For The Moment, The Domains For “Coney Island Neighborhood Association” And “Coney Island Block Watch” Are Still Available*
I’m sure there are loads of people who would want to live right next to the Cyclone (think Annie Hall!), but then again, you probably wouldn’t hear much when you’re 50 stories up in the air:
He has spent $150 million buying out dozens of landowners, according to reports, prying heirlooms from the families which created Nathan’s Hot Dogs and brought the Ferris wheel to New York City with the promise that he would put them to worthy use. After flipping land west of Keyspan Park to a residential developer for $90 million, [developer Joe] Sitt is left with the four-block area next to the Cyclone roller coaster, the so-called amusement core.
The full-color renderings that he commissioned from architects Ehrenkrantz, Eckstut & Kuhn show a grown-up Disneyland with a giant martini glass, a roller coaster that passes through buildings, a jumble of shapes and extra dimensions that completely obliterates the street grid — even though it would actually add streets.
Mr. Sitt contends that 975 residential units — an unspecified mix of time-shares and condos — would provide the eyes and ears (and pocketbooks) that would make the complex work year round, to say nothing of compensating for the losses he expects from running the amusement area. On a total square-foot basis, according to figures from Thor Equities, Mr. Sitt’s development firm, the apartments would constitute 34 percent of the square footage of the complex, while amusements would constitute only 14 percent. (Hotels, retail and parking would make up the rest.) The actual land area covered by the footprints of the residential towers would be much smaller, however — in part because one of the towers would rise 50 stories.
Despite Mr.

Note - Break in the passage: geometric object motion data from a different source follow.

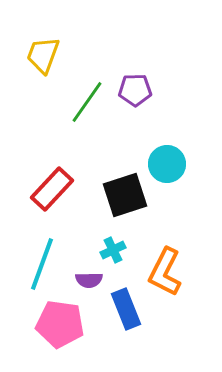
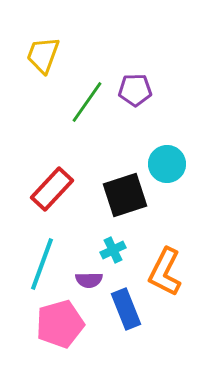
pink pentagon: rotated 24 degrees counterclockwise
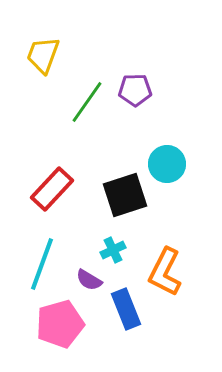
purple semicircle: rotated 32 degrees clockwise
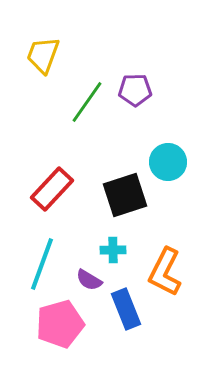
cyan circle: moved 1 px right, 2 px up
cyan cross: rotated 25 degrees clockwise
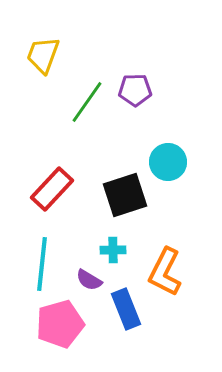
cyan line: rotated 14 degrees counterclockwise
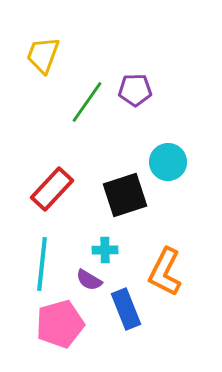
cyan cross: moved 8 px left
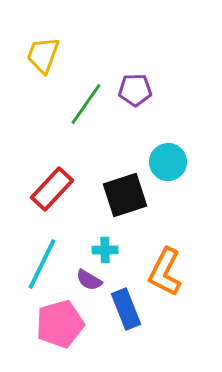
green line: moved 1 px left, 2 px down
cyan line: rotated 20 degrees clockwise
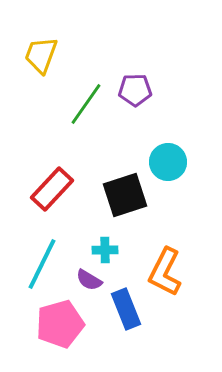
yellow trapezoid: moved 2 px left
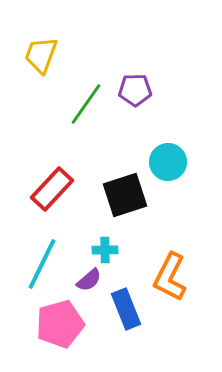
orange L-shape: moved 5 px right, 5 px down
purple semicircle: rotated 72 degrees counterclockwise
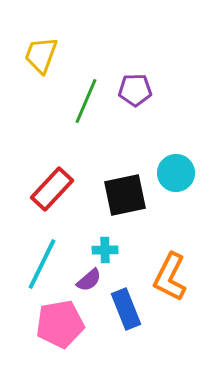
green line: moved 3 px up; rotated 12 degrees counterclockwise
cyan circle: moved 8 px right, 11 px down
black square: rotated 6 degrees clockwise
pink pentagon: rotated 6 degrees clockwise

Sitt’s confrontational rhetoric (a mark of desperation, or some sort of Brechtian government-relations strategy?), the Thor plan has a lot in common with the one dreamed up by the Coney Island Development Corporation, an offshoot of the city’s Economic Development Corporation with community members on its board. Hotels, restaurants and music venues would draw people until late at night; indoor amusements would be impervious to the cold; and together they would produce enough revenue to justify the latest gizmos.
“Thor is not necessarily the enemy. A lot of what they are proposing is exactly what we want,” said Dick Zigun, the founder of the Coney Island Circus Sideshow and a member of the Coney Island Development Corporation. “We want affluent people from around the world to come and spend a week here and spend a lot of money. But people who come here for a week want the noise and excitement; people raising families complain. People renting apartments across the street complain on a regular basis as it is.”
Location Scout: “So-Called Amusement Core”.
*I happen to think they’d be — or would have been — excellent band names, too.